What’s keeping the old woman in the kitchen so long? Sits praying under that crucifix half the night, wasting expensive electric light.

He’ll have to get up and go and see.

In his socks, clad only in his nightshirt and a pair of long johns, he slips his wooden clogs on. Shuffles down the stone flags of the corridor to the kitchen.

The door of the room next to it is open.

What the hell’s the idea? What are those women doing in the cowshed at this time of night? You had to see to everything yourself around here.

Very annoyed, he goes into the room next to the kitchen and then on, over to the cowshed.

From his vantage point, Mick has been watching the comings and goings on the farm all day long

He sees old Danner finding traces of the break-in. It’s dead easy to keep out of the old man’s way.

Old Danner searches the whole place. He even climbs up to Mick’s hideout in the loft.

Mick holds his breath. Stands there with one hand gripping the knife in his pocket. Hiding by the chimney, behind the farmer’s back. He could touch his shoulder. Danner is perched on the steps up to the loft not an arm’s length away from him. Trying to light up the dark loft with his lamp, which is very faint.

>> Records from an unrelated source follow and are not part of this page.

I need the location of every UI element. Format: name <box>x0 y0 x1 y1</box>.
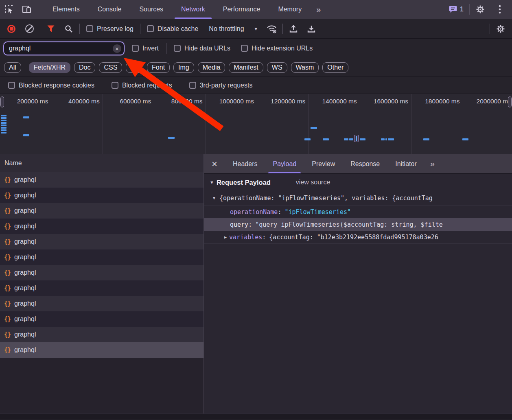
main-toolbar: ElementsConsoleSourcesNetworkPerformance… <box>0 0 512 19</box>
3rd-party-requests-checkbox[interactable]: 3rd-party requests <box>186 82 256 89</box>
timeline-bar <box>23 116 29 118</box>
panel-tabs: ElementsConsoleSourcesNetworkPerformance… <box>44 0 311 19</box>
payload-row[interactable]: operationName:"ipFlowTimeseries" <box>204 206 512 218</box>
tab-performance[interactable]: Performance <box>214 0 269 19</box>
more-panels-icon[interactable]: » <box>311 0 326 19</box>
json-braces-icon: {} <box>4 300 11 307</box>
filter-toggle-button[interactable] <box>44 22 58 36</box>
pill-wasm[interactable]: Wasm <box>291 62 319 73</box>
timeline-tick-label: 800000 ms <box>171 98 203 105</box>
hide-data-urls-checkbox[interactable]: Hide data URLs <box>171 45 234 52</box>
pill-other[interactable]: Other <box>322 62 348 73</box>
details-tab-headers[interactable]: Headers <box>225 154 265 173</box>
table-row[interactable]: {}graphql <box>0 311 203 327</box>
network-settings-button[interactable] <box>493 22 508 36</box>
clear-network-log-button[interactable] <box>22 22 37 36</box>
divider <box>490 24 490 34</box>
record-network-log-button[interactable] <box>4 22 19 36</box>
table-row[interactable]: {}graphql <box>0 188 203 203</box>
payload-row[interactable]: query:"query ipFlowTimeseries($accountTa… <box>204 218 512 231</box>
name-column-header[interactable]: Name <box>0 154 203 172</box>
pill-img[interactable]: Img <box>173 62 194 73</box>
table-row[interactable]: {}graphql <box>0 327 203 342</box>
device-toolbar-button[interactable] <box>18 0 36 19</box>
timeline-column: 1600000 ms <box>360 94 411 154</box>
tab-console[interactable]: Console <box>89 0 131 19</box>
pill-css[interactable]: CSS <box>99 62 122 73</box>
overview-left-handle[interactable] <box>0 96 4 107</box>
search-button[interactable] <box>61 22 76 36</box>
colon: : <box>248 221 252 228</box>
table-row[interactable]: {}graphql <box>0 342 203 358</box>
inspect-element-button[interactable] <box>0 0 18 19</box>
table-row[interactable]: {}graphql <box>0 203 203 219</box>
kebab-menu-button[interactable] <box>491 5 509 14</box>
pill-media[interactable]: Media <box>198 62 225 73</box>
pill-font[interactable]: Font <box>147 62 170 73</box>
divider <box>469 4 470 15</box>
pill-manifest[interactable]: Manifest <box>229 62 263 73</box>
checkbox-label: 3rd-party requests <box>200 82 253 89</box>
checkbox-box <box>241 45 248 52</box>
table-row[interactable]: {}graphql <box>0 265 203 280</box>
table-row[interactable]: {}graphql <box>0 234 203 249</box>
import-har-button[interactable] <box>286 22 301 36</box>
expand-triangle-icon[interactable]: ▶ <box>224 235 227 239</box>
collapse-triangle-icon[interactable]: ▼ <box>210 180 214 185</box>
tab-sources[interactable]: Sources <box>130 0 172 19</box>
timeline-bar <box>1 122 7 124</box>
divider <box>140 24 140 34</box>
invert-checkbox[interactable]: Invert <box>129 45 162 52</box>
details-tab-payload[interactable]: Payload <box>265 154 304 173</box>
clear-filter-icon[interactable]: × <box>113 44 121 53</box>
request-name: graphql <box>14 254 36 261</box>
hide-extension-urls-checkbox[interactable]: Hide extension URLs <box>238 45 316 52</box>
details-tab-preview[interactable]: Preview <box>304 154 343 173</box>
timeline-column: 2000000 ms <box>463 94 512 154</box>
divider <box>166 43 166 54</box>
pill-fetch-xhr[interactable]: Fetch/XHR <box>29 62 70 73</box>
json-braces-icon: {} <box>4 284 11 292</box>
request-name: graphql <box>14 223 36 230</box>
view-source-link[interactable]: view source <box>296 179 330 186</box>
close-details-button[interactable]: × <box>204 154 225 173</box>
network-conditions-button[interactable] <box>265 22 279 36</box>
overview-right-handle[interactable] <box>508 96 512 107</box>
json-braces-icon: {} <box>4 207 11 214</box>
blocked-requests-checkbox[interactable]: Blocked requests <box>108 82 175 89</box>
network-overview-strip[interactable]: 200000 ms400000 ms600000 ms800000 ms1000… <box>0 94 512 154</box>
filter-input[interactable] <box>3 42 125 55</box>
payload-root-row[interactable]: ▼ {operationName: "ipFlowTimeseries", va… <box>204 191 512 206</box>
checkbox-box <box>112 82 118 89</box>
gear-icon <box>496 24 505 33</box>
throttling-select[interactable]: No throttling ▾ <box>205 25 261 33</box>
expand-triangle-icon[interactable]: ▼ <box>213 196 215 200</box>
more-details-tabs-icon[interactable]: » <box>424 154 440 173</box>
tab-elements[interactable]: Elements <box>44 0 89 19</box>
table-row[interactable]: {}graphql <box>0 172 203 188</box>
tab-network[interactable]: Network <box>172 0 214 19</box>
details-tab-initiator[interactable]: Initiator <box>387 154 424 173</box>
issues-button[interactable]: 1 <box>445 6 468 13</box>
table-row[interactable]: {}graphql <box>0 296 203 311</box>
preserve-log-checkbox[interactable]: Preserve log <box>83 25 137 33</box>
export-har-button[interactable] <box>304 22 319 36</box>
pill-doc[interactable]: Doc <box>74 62 95 73</box>
pill-ws[interactable]: WS <box>267 62 287 73</box>
payload-row[interactable]: ▶variables:{accountTag: "b12e3b2192ee558… <box>204 231 512 243</box>
table-row[interactable]: {}graphql <box>0 219 203 234</box>
pill-all[interactable]: All <box>4 62 21 73</box>
tab-memory[interactable]: Memory <box>269 0 311 19</box>
table-row[interactable]: {}graphql <box>0 280 203 296</box>
details-tab-response[interactable]: Response <box>343 154 387 173</box>
timeline-bar <box>23 134 29 136</box>
pill-js[interactable]: JS <box>126 62 143 73</box>
name-column-label: Name <box>4 160 22 167</box>
blocked-response-cookies-checkbox[interactable]: Blocked response cookies <box>5 82 98 89</box>
request-name: graphql <box>14 192 36 199</box>
payload-divider <box>204 243 512 245</box>
settings-button[interactable] <box>471 5 489 14</box>
details-tab-bar: × HeadersPayloadPreviewResponseInitiator… <box>204 154 512 174</box>
table-row[interactable]: {}graphql <box>0 249 203 265</box>
disable-cache-checkbox[interactable]: Disable cache <box>144 25 202 33</box>
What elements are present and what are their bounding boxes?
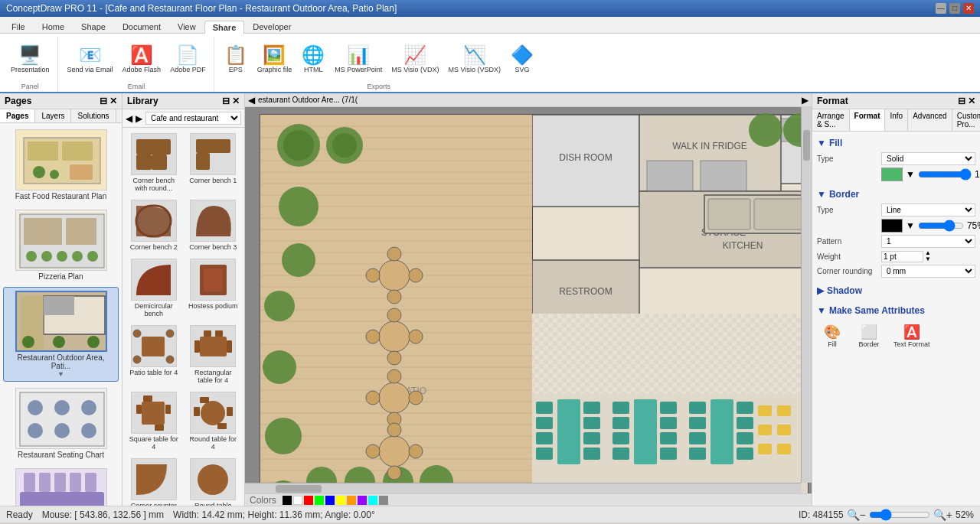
svg-button[interactable]: 🔷 SVG: [507, 44, 537, 75]
zoom-out-icon[interactable]: 🔍−: [847, 509, 866, 521]
maximize-button[interactable]: □: [949, 3, 960, 14]
adobe-pdf-button[interactable]: 📄 Adobe PDF: [167, 44, 209, 75]
border-color-arrow[interactable]: ▼: [906, 220, 915, 231]
library-prev-button[interactable]: ◀: [126, 113, 132, 124]
tab-share[interactable]: Share: [204, 21, 245, 34]
ms-visio-vsdx-button[interactable]: 📉 MS Visio (VSDX): [446, 44, 504, 75]
make-same-border-icon: ⬜: [861, 324, 877, 340]
make-same-text-button[interactable]: 🅰️ Text Format: [890, 321, 933, 351]
format-controls[interactable]: ⊟ ✕: [958, 96, 975, 106]
eps-button[interactable]: 📋 EPS: [220, 44, 251, 75]
vertical-scrollbar[interactable]: [801, 107, 812, 483]
color-swatch-cyan[interactable]: [368, 496, 377, 505]
fill-color-swatch[interactable]: [881, 168, 903, 181]
library-next-button[interactable]: ▶: [136, 113, 142, 124]
color-swatch-orange[interactable]: [347, 496, 356, 505]
border-weight-input[interactable]: [881, 251, 923, 262]
color-swatch-black[interactable]: [283, 496, 292, 505]
graphic-file-button[interactable]: 🖼️ Graphic file: [254, 44, 296, 75]
horizontal-scrollbar[interactable]: [245, 483, 801, 493]
canvas-nav-next[interactable]: ▶: [802, 95, 808, 106]
window-controls[interactable]: — □ ✕: [936, 3, 974, 14]
page-item-outdoor[interactable]: Restaurant Outdoor Area, Pati... ▼: [3, 287, 119, 382]
tab-shape[interactable]: Shape: [73, 20, 114, 33]
border-weight-down[interactable]: ▼: [925, 256, 931, 262]
make-same-fill-button[interactable]: 🎨 Fill: [817, 321, 848, 351]
fill-color-arrow[interactable]: ▼: [906, 169, 915, 180]
color-swatch-purple[interactable]: [358, 496, 367, 505]
canvas-scroll[interactable]: DISH ROOM WALK IN FRIDGE STORAGE RESTROO…: [245, 107, 812, 493]
tab-pages[interactable]: Pages: [0, 109, 35, 122]
lib-item-round-table-4[interactable]: Round table for 4: [185, 389, 242, 453]
horizontal-scrollbar-thumb[interactable]: [276, 485, 322, 493]
color-swatch-blue[interactable]: [325, 496, 335, 505]
color-swatch-green[interactable]: [315, 496, 324, 505]
html-button[interactable]: 🌐 HTML: [298, 44, 328, 75]
adobe-flash-button[interactable]: 🅰️ Adobe Flash: [119, 44, 165, 75]
ms-powerpoint-button[interactable]: 📊 MS PowerPoint: [332, 44, 385, 75]
canvas-nav-prev[interactable]: ◀: [248, 95, 255, 106]
lib-item-corner-bench-3[interactable]: Corner bench 3: [185, 197, 242, 253]
lib-item-corner-counter[interactable]: Corner counter: [126, 456, 182, 506]
tab-solutions[interactable]: Solutions: [71, 109, 116, 122]
tab-format[interactable]: Format: [850, 109, 886, 131]
svg-rect-54: [227, 340, 232, 353]
send-email-button[interactable]: 📧 Send via Email: [64, 44, 116, 75]
lib-item-square-table-4[interactable]: Square table for 4: [126, 389, 182, 453]
border-section-header[interactable]: ▼ Border: [817, 187, 975, 201]
fill-section-header[interactable]: ▼ Fill: [817, 136, 975, 150]
svg-point-51: [166, 356, 174, 363]
page-item-pizzeria[interactable]: Pizzeria Plan: [3, 207, 119, 284]
lib-item-corner-bench-1[interactable]: Corner bench 1: [185, 131, 242, 194]
page-thumbnail-fast-food: [15, 129, 107, 190]
tab-home[interactable]: Home: [34, 20, 73, 33]
library-dropdown[interactable]: Cafe and restaurant: [145, 112, 241, 125]
tab-view[interactable]: View: [169, 20, 204, 33]
color-swatch-yellow[interactable]: [336, 496, 345, 505]
tab-document[interactable]: Document: [114, 20, 169, 33]
color-swatch-white[interactable]: [293, 496, 302, 505]
lib-item-round-table[interactable]: Round table: [185, 456, 242, 506]
tab-custom[interactable]: Custom Pro...: [952, 109, 980, 131]
pages-controls[interactable]: ⊟ ✕: [100, 96, 117, 106]
page-item-fast-food[interactable]: Fast Food Restaurant Plan: [3, 126, 119, 203]
tab-info[interactable]: Info: [885, 109, 908, 131]
lib-item-rectangular-table-4[interactable]: Rectangular table for 4: [185, 323, 242, 386]
library-controls[interactable]: ⊟ ✕: [222, 96, 240, 106]
lib-item-corner-bench-round[interactable]: Corner bench with round...: [126, 131, 182, 194]
ms-visio-vdx-button[interactable]: 📈 MS Visio (VDX): [388, 44, 442, 75]
svg-point-169: [379, 436, 410, 467]
tab-developer[interactable]: Developer: [244, 20, 299, 33]
make-same-section-header[interactable]: ▼ Make Same Attributes: [817, 304, 975, 317]
lib-item-patio-table-4[interactable]: Patio table for 4: [126, 323, 182, 386]
border-type-select[interactable]: Line: [881, 203, 975, 216]
tab-arrange[interactable]: Arrange & S...: [812, 109, 850, 131]
svg-text:DISH ROOM: DISH ROOM: [559, 152, 612, 163]
page-item-bar[interactable]: The Full-Service Bar: [3, 465, 119, 506]
svg-rect-6: [70, 164, 93, 180]
svg-point-139: [283, 130, 314, 161]
zoom-slider[interactable]: [869, 509, 930, 521]
border-color-swatch[interactable]: [881, 219, 903, 233]
lib-item-hostess-podium[interactable]: Hostess podium: [185, 256, 242, 320]
vertical-scrollbar-thumb[interactable]: [803, 130, 810, 161]
border-corner-select[interactable]: 0 mm: [881, 265, 975, 278]
border-opacity-slider[interactable]: [918, 220, 964, 232]
border-pattern-select[interactable]: 1: [881, 235, 975, 248]
fill-opacity-slider[interactable]: [918, 168, 972, 181]
presentation-button[interactable]: 🖥️ Presentation: [8, 44, 53, 75]
shadow-section-header[interactable]: ▶ Shadow: [817, 284, 975, 298]
tab-file[interactable]: File: [3, 20, 34, 33]
lib-item-corner-bench-2[interactable]: Corner bench 2: [126, 197, 182, 253]
lib-item-demicircular-bench[interactable]: Demicircular bench: [126, 256, 182, 320]
color-swatch-red[interactable]: [304, 496, 313, 505]
page-item-seating[interactable]: Restaurant Seating Chart: [3, 385, 119, 462]
tab-advanced[interactable]: Advanced: [908, 109, 952, 131]
make-same-border-button[interactable]: ⬜ Border: [854, 321, 884, 351]
zoom-in-icon[interactable]: 🔍+: [933, 509, 952, 521]
fill-type-select[interactable]: Solid: [881, 152, 975, 165]
close-button[interactable]: ✕: [963, 3, 974, 14]
color-swatch-gray[interactable]: [379, 496, 388, 505]
minimize-button[interactable]: —: [936, 3, 946, 14]
tab-layers[interactable]: Layers: [35, 109, 71, 122]
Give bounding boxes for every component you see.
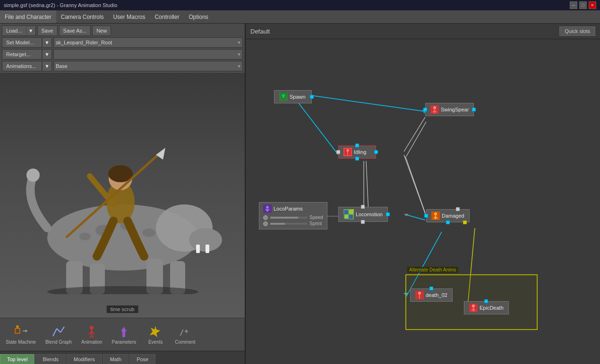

He doesn’t notice the straw scattered over the suspended ceiling of the barn, or the rope hanging ready.

Mick waits all day. He can take his time. He knows just where the Tannöd farmer hides his money. He’s planned everything out down to the smallest detail.

If it all goes as he’s calculated, he can leave the house unseen. And if not?

Mick shrugs off this idea. He doesn’t shrink from using violence. Violence is part of his job. He’ll play it by ear.

As evening comes on, two more strangers appear in the farmyard. Two women going toward the house in the rain. They knock. Both of them are let in. After about an hour the women come out of the house again. They say good-bye to each other, and one of them goes back indoors.

Hansl Hauer, age 13, Georg Hauer’s son

It was the Tuesday when my auntie told me to go over to the Danner farm.

“No one’s seen or heard anything of them over there,” she told me. “Maybe something’s happened and they need help.”

So I went over.

I guess it was about three. But I’m not sure.

There wasn’t any of them in the farmyard, so I knocked at the front door. I knocked good and loud, I shook the door, but it was locked and nobody opened it.

So then I went around the house. Peered in all the windows. Couldn’t see a thing, though. The place looked quite empty. Like there wasn’t anybody there.

I heard the dog. Whining terribly, it was. And I heard the cattle in the cowshed. The cows were lowing like anything. But I couldn’t get into the cowshed, it was locked from inside.

You can get into the cowshed from the old machinery shed, though, I know that. First you go through the barn, then there’s a wooden door into the cowshed on the left.

And the door of the machinery shed was standing open. Wide open, but I didn’t fancy going in there.

I just stood at the door and called. I called for Barbara and Marianne. But there wasn’t any answer and I didn’t want to go in. I was too scared because the cattle were bellowing like that, and everything was all different from usual. Like as if the place was deserted.

I got goose bumps, I really did, it seemed so scary.

Something’s wrong, that’s what I kept on thinking. I felt like there was a bell ringing in my head. Same as an alarm bell when the fire engine’s coming out. So I ran home quick, I told my auntie and my dad.